Furthermore, the “grab and go” convenience food for our souls (a random sermon podcast, YouTube church service at our convenience, an Instagram post we read and share with our friends), while they might help for a quick second, there’s nothing better than steady time with God that we integrate into our daily routines. When I faithfully feed my soul with God’s Word and have routine prayer / fellowship, I’m more settled, fulfilled, healthy, loving, gracious and wise.
Additionally, I find it very rewarding to have a mixed intake of Bible, prayer, worship, community and reflection. In the past, I’ve binged on one of these things at the expense of including a broader diet of all nutritious intakes. The imbalance wasn’t healthy for me and I found myself less settled and fulfilled, craving a more integrated and balanced consumption of these key spiritual “foods.”
Finally, if we think about soda being an alternative to water, for a spiritual context, let’s consider that water is the most natural form of hydration known for the human body. In relation to keeping our soul hydrated, maybe the best way we can do this is to follow the lead of Mary, Jesus’s mom.
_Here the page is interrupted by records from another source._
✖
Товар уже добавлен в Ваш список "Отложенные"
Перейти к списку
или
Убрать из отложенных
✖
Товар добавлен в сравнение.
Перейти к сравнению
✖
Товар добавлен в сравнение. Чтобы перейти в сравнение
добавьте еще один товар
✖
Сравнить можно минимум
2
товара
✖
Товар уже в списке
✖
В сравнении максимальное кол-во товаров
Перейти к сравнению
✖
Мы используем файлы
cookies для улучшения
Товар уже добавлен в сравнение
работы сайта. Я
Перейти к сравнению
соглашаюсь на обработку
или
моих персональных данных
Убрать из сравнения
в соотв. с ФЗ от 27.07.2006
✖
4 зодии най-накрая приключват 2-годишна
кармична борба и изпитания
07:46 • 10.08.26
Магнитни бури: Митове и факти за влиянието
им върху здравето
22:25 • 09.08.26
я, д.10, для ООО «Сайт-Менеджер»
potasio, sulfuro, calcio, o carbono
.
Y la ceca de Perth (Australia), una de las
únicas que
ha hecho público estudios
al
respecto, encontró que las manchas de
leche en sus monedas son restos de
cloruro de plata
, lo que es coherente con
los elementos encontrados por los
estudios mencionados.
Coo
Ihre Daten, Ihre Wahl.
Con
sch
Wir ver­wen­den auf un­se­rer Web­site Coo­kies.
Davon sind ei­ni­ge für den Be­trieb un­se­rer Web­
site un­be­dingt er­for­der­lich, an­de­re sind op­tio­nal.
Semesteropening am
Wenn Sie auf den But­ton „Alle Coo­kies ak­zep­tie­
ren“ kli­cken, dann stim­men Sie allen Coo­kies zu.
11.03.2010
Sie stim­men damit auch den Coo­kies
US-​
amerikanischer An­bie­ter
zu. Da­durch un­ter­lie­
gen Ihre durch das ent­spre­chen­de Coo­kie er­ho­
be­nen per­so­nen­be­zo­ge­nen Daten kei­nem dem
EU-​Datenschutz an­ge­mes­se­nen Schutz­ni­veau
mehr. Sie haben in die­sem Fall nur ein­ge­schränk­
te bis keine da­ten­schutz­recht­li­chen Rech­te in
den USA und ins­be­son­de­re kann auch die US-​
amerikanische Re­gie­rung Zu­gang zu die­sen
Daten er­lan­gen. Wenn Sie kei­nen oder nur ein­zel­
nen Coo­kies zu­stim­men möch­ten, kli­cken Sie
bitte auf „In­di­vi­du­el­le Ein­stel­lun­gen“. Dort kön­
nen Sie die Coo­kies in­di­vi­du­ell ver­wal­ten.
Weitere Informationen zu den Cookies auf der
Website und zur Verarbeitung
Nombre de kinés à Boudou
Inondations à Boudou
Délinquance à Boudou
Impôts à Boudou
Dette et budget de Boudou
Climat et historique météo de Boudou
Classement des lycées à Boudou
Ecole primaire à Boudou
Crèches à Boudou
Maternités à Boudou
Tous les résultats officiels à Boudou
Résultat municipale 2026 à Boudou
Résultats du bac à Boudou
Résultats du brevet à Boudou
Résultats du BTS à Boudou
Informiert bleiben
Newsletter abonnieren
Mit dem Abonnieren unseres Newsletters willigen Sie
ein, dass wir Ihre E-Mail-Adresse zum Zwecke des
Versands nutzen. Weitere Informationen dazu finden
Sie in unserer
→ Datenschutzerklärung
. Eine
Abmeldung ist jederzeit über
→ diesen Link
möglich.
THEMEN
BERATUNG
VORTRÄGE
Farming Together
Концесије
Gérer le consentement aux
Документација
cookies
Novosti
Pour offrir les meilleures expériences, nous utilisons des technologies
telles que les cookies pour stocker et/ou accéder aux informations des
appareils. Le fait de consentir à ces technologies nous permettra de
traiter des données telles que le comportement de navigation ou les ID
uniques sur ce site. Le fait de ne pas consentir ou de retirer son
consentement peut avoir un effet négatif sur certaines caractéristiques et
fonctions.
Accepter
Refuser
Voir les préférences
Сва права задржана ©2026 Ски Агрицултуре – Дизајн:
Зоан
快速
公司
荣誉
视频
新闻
In Luke 1:46 (NKJV), Mary says, “My soul magnifies the Lord.” To keep our souls buoyant, hydrated and functioning in our daily living, let’s actively choose to magnify the Lord over the things we face and struggle with throughout each day.
When we think about meal planning, let’s not only consider what this means for our physical eating, but let’s be very purposeful about the meal planning we do to give our souls proper nutrition, care and feeding!